Previous studies reported that anti-CCP antibody positivity predicts good response to rituximab (RTX) in rheumatoid arthritis (RA). A quantitative approach to such possibility could be a good way to detect the subset of patients most likely to respond. We investigated whether serum anti-CCP antibody titres could predict response to RTX in RA patients.

Methods

We retrospectively investigated RA patients who received RTX. The primary criterion was decrease in DAS28>1.2 at 6months (M6). Secondary efficacy criteria included a good response and remission according to EULAR. Predictors of response were investigated by multivariate logistic regression analysis.

Results

We included 114 RA patients (81.6% female, median age 53.5 [IQR 45.7–61.2] years, median disease duration 8.5 [4.0–16.0] years).
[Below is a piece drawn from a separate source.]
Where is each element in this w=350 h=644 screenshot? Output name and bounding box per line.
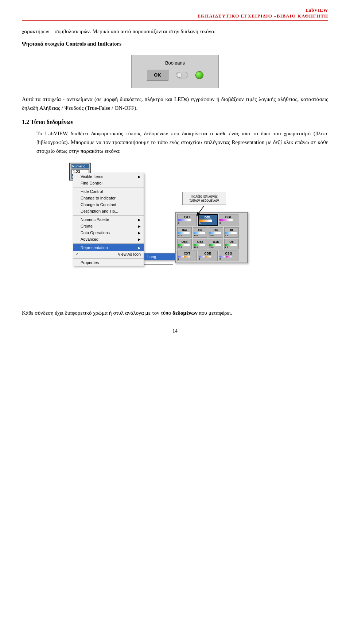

Anti-CCP antibodies were present in 93 patients (81.6%), with median anti-CCP antibody titres 583 [195–1509] U/mL. In all, 44 patients (38.6%) showed decreased DAS28>1.2 at M6. On univariate analysis, high anti-CCP titres were associated with response rather than non-response to RTX (median 1122 [355–1755] vs. 386 [149–800] U/mL, P=0.0191) at M6. On multivariate regression analysis, with a cut-off of 1000 U/mL, anti-CCP antibody titres1000 was associated with a decrease in DAS28>1.2 (OR 5.10 [1.97–13.2], P=0.0002); a EULAR good response (4.26 [1.52–11.95], P=0.0059); and a trend for EULAR remission (2.52 [0.78–8.12], P=0.1207).

Conclusion

High anti-CCP antibody titres predict response to RTX in RA. This factor, easily assessed in clinical practice, can help with personalized medicine and selecting the best candidates for RTX treatment.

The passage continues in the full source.